Check the product out at the store. Buy it online. Have it delivered at the doorstep of your home or office. The omni-channel retail experience is becoming increasingly ubiquitous, and businesses are going all out to develop smarter, more seamless engagement strategies for the ‘post-digital’ world.
More and more retailers are beginning to understand that merely having a presence on multiple channels is no longer enough to woo new markets. Brands are boosting omni-channel engagement by creating personalized, on-demand content that enriches the customer journey across channels by offering contextually relevant information and experiences.
In fact, a powerful omni-channel strategy that delivers a unified brand experience can unlock new markets and increase your customer base – and that’s why it’s important to have a strong foundation in place from the start. Here are 5 essentials that go into building a modern omni-channel strategy.
Data Management: For Consistency and Convenience
Having a single source of truth or a “golden record” of product information, i.e., a consolidated, well-defined version of all data entities present in an organizational ecosystem, is at the heart of effective data management. This helps you create richer brand experiences by ensuring that every customer touchpoint offers relevant and consistent information for every product, thereby letting customers seamlessly move from one channel to another in their buying journey.
Unified, Connected Systems Power Omnichannel
Siloed systems and disparate workflows are anathemas to any omni-channel strategy. To create a seamless customer experience (CX), you’ll need to deploy APIs to accelerate data transfers and smoothly integrate mission-critical applications needed to improve your technology landscape. This way real-time inventory can be synchronized between physical/online stores with integrated customer data and dynamic workflow engines. It further makes sure optimum omni-channel enablement on customer touchpoints like IoT devices, point-of-sale, kiosks, and the likes.
Shared Workflows Help Everyone
It’s hard to execute omnichannel retail if you don’t have shared workflows between your stakeholders. Shared workflows make it easier for employees and third parties to access product information that’s most relevant to their role. For example, a digital marketer may not need to know the product’s expiry date or it’s temperature threshold for spoilage, but a logistics operator could very well find this information essential. Over the years, several Product Information Management (PIM) solutions have made it easier to accurately distribute relevant information throughout the retail landscape. By storing this information in a master file, and enabling access via API calls, PIM platforms act as a key enabler of any omni-channel strategy and helps your stakeholders to effectively contribute to enriching the customer experience.

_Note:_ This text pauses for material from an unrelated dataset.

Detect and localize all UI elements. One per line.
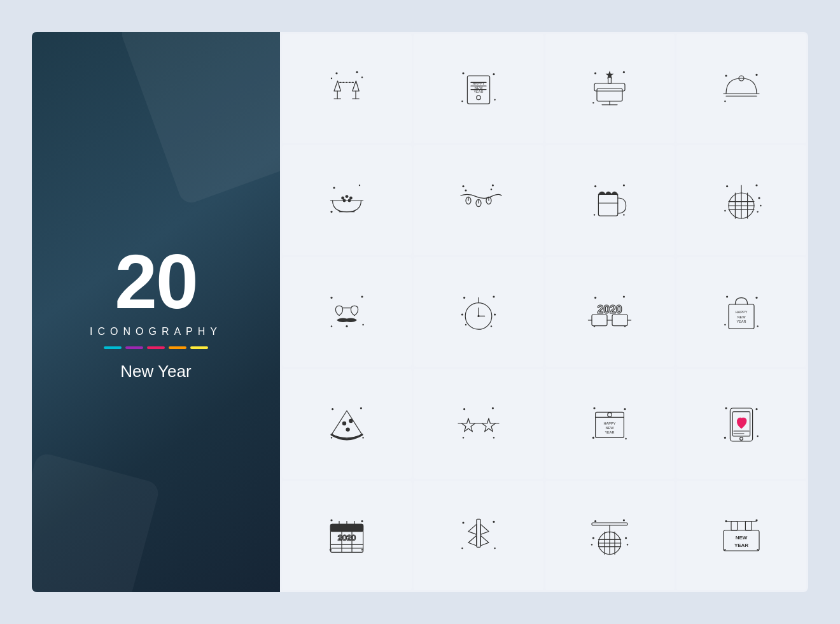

Product Attributes and Rich Media Integration
The importance of having product attributes assigned to each inventory unit within your database simply cannot be understated. Not only do product attributes offer your customers a richer, more relevant view of their prospective purchases, they can also help nudge them along their buying journey. Through videos, images and accurate product descriptions, it can be made easier for warehousing and in-store staff to acquire better product visibility, which helps them in creating a more compelling retail experience for the buyer.
Segmentation and Targeting Are Essential
If you aren’t using your customer data to create personalized and relevant experiences for your customers, you’re not taking full advantage of your analytics. According to a study by MarketingSherpa, more than 20% of customers opt-out of brand communications due to receiving irrelevant content. This demonstrates how important it is to segment your target markets and tailor unique content that is relevant to each section of customers that engages with your brand. For example, millennials may like receiving vibrant and contemporary content on their smartphones, while specific, offer-based emails may appeal to an older audience.
A good omni-channel strategy has the potential to exponentially grow your customer base and revenues. The Harvard Business Review recently conducted a study showing that 73% of shoppers used multiple retail channels. This statistic supports a study by the Aberdeen Group, stating that retailers with a powerful omnichannel game retained over 89% of their customers – which is staggering, to say the least.
To truly master the omni-channel ecosystem, you’ll need to engage in active experimentation. It’s not enough to just hit fire-and-forget on your automation workflows – you’ll need to constantly tweak and re-engineer product experiences on different channels to see what works best for each of your target audiences.
Based on this article, consider how well your enterprise has executed omni-channel and whether there are any glaring gaps that need to be filled. Also, consider investing in a solid product information management (PIM) and master data management (MDM) strategy that can help you address all of the above without breaking a sweat. And remember, at the end of the day, CX is what makes or breaks any omni-channel strategy. That’s why it’s important to continually deliver new customer experiences that aren’t confined to a single platform but can instead be uniquely experienced across a plethora of touchpoints.